▸ **DIRECTIONS FOR THIS TASK**
Check every line in the listing below for "Jangkar". Copy the ones where it occurs.

▸ **RECORDS FOR THIS TASK**
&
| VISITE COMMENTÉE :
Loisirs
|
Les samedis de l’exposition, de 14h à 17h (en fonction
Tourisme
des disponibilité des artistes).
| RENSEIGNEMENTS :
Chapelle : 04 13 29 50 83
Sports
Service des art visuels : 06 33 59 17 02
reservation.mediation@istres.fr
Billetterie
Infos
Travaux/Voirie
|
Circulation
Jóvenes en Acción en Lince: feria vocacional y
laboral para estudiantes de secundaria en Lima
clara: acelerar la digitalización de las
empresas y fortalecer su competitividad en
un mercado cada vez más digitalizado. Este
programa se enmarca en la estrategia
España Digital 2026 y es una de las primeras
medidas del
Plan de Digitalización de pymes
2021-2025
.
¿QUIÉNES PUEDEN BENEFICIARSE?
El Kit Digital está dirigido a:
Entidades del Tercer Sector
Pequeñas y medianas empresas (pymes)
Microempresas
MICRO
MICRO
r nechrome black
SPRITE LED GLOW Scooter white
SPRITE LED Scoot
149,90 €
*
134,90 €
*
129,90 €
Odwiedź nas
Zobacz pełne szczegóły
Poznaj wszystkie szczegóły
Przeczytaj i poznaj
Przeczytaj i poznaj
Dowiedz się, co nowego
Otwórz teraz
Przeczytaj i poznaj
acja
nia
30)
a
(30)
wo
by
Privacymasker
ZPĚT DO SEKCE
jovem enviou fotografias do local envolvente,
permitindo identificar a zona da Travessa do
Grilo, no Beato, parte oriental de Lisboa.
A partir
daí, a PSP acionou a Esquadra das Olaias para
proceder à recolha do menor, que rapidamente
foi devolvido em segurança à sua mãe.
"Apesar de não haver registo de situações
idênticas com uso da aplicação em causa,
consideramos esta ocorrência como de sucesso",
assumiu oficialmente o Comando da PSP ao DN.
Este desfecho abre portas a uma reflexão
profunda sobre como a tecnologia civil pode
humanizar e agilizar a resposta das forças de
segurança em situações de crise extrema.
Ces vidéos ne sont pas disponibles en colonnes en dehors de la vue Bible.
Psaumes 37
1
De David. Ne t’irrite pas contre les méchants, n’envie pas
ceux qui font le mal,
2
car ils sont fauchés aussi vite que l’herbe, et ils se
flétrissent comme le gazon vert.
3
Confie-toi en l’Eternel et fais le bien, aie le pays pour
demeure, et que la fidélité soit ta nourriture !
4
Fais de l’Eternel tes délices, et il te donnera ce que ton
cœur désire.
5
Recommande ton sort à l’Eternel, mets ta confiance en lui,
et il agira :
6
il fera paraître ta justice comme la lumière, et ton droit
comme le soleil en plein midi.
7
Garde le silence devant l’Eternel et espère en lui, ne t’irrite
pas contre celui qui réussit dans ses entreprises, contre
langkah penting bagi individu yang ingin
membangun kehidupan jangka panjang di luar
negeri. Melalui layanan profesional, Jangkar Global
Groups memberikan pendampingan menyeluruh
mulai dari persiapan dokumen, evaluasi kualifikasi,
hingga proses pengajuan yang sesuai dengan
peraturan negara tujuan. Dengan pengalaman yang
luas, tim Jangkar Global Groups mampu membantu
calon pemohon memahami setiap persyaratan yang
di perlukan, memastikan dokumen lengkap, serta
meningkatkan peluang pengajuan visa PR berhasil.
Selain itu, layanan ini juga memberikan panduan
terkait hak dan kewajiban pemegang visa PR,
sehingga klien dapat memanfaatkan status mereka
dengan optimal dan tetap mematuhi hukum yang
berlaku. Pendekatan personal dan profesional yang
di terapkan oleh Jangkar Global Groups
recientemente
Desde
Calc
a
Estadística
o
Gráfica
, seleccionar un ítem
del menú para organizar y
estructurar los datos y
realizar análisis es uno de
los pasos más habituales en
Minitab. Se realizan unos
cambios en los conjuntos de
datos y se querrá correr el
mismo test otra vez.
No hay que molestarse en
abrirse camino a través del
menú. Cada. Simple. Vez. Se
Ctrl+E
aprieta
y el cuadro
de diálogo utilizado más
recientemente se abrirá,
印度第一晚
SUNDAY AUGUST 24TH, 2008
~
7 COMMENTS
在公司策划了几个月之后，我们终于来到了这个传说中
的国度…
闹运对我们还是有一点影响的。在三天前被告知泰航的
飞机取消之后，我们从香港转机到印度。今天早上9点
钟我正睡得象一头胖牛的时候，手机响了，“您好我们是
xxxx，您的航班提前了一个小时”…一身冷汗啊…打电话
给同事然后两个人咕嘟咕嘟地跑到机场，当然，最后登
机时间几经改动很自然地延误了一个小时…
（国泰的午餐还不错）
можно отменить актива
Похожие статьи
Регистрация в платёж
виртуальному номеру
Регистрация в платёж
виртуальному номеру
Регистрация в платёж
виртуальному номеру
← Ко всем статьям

▸ **ANSWER TO THIS EXERCISE**
negeri. Melalui layanan profesional, Jangkar Global
luas, tim Jangkar Global Groups mampu membantu
di terapkan oleh Jangkar Global Groups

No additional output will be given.